In ordinary high-school analytic geometry, a (two-dimensional) vector $\boldsymbol{v}$ has components, say $(v_1,v_2)$. While $\boldsymbol{v}$ is a geometrical object, existing free from the confines of any coordinate system, the same is not true for the components $v_1$ and $v_2$—they depend on the choice of the axes and their scales. If you change the coordinate system—say you rotate the axes—then the components change according to a standard formula. We say that $\boldsymbol{v}$ has an invariant meaning, while the components are coordinate dependent. Now in relativity, neither energy nor momentum by themselves have invariant meaning, just like time and space. But if we weld the energy and momentum together, we get a geometric object called a 4-vector that is invariant. That is, if $E$ is the energy and $\boldsymbol{p}=(p_1,p_2,p_3)$ is the momentum, then $(E,p_1,p_2,p_3)$ is the energy–momentum 4-vector. The energy–momentum 4-vector basks in celebrity, being the second most famous 4-vector; the top spot is held by the time-space 4-vector, $(t,x,y,z)$. That's why we say that the energy is the time component of the energy–momentum 4-vector: it occupies the same slot that time does in the time-space 4-vector.

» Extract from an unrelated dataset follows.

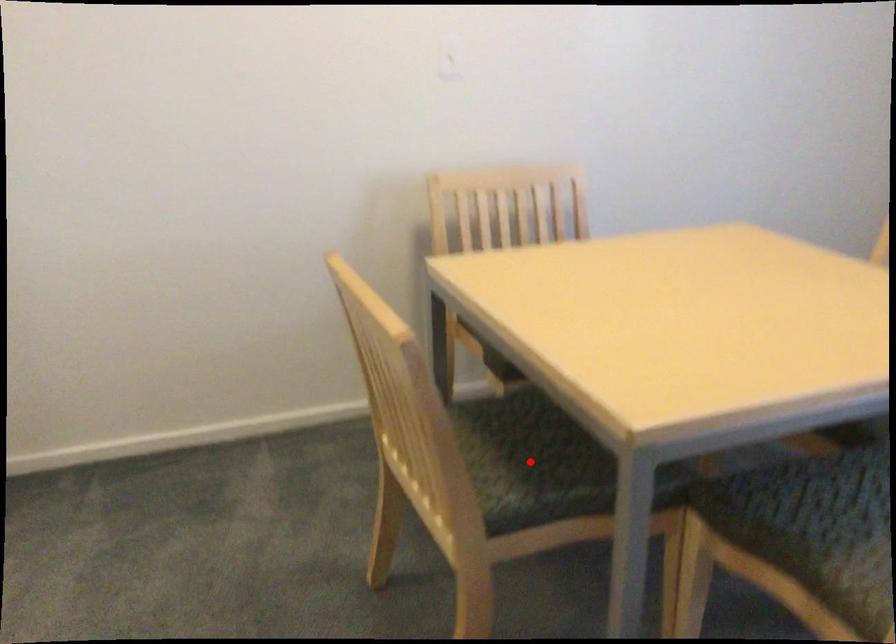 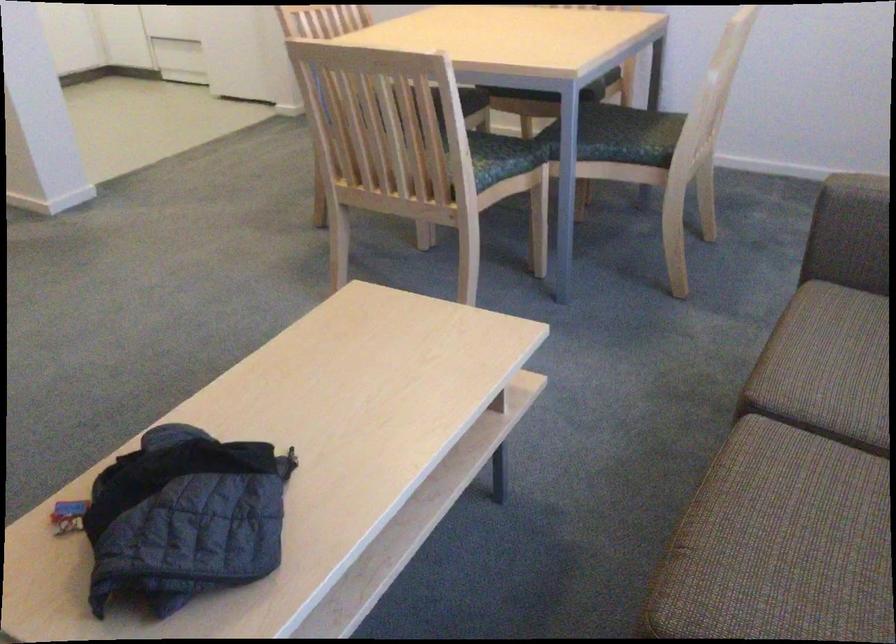 Question: I am providing you with two images of the same scene from different viewpoints. A red point is marked on the first image. At the location where the point appears in image 1, is it still visible in image 2?

Choices:
 (A) Yes
 (B) No

Answer: (B)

If we want to conserve something, it better have an invariant meaning. The energy–momentum 4-vector $p$ fills the bill. Let's consider first the case of flat Minkowski spacetime. Recall from your favorite text on relativity that that the notion of "inertial frame" corresponds to a special kind of coordinate system (Minkowski coordinates, a.k.a. Lorentz coordinates), in which the metric takes the form $-\mathrm{d}t^2+\mathrm{d}x^2+\mathrm{d}y^2+\mathrm{d}z^2$.
Pick an inertial reference frame. Pick a volume $V$ in this frame, and pick two times $t=t_0$ and
$t=t_1$. One formulation of energy–momentum conservation says that the energy–momentum inside $V$
changes only because of energy–momentum flowing across the boundary surface (call it $S$). It is
"conceptually difficult, mathematically easy" to define a quantity $T$ so that the captions on equation
\eqref{equation-1} below are correct. (The quoted phrase comes from Sachs and Wu.)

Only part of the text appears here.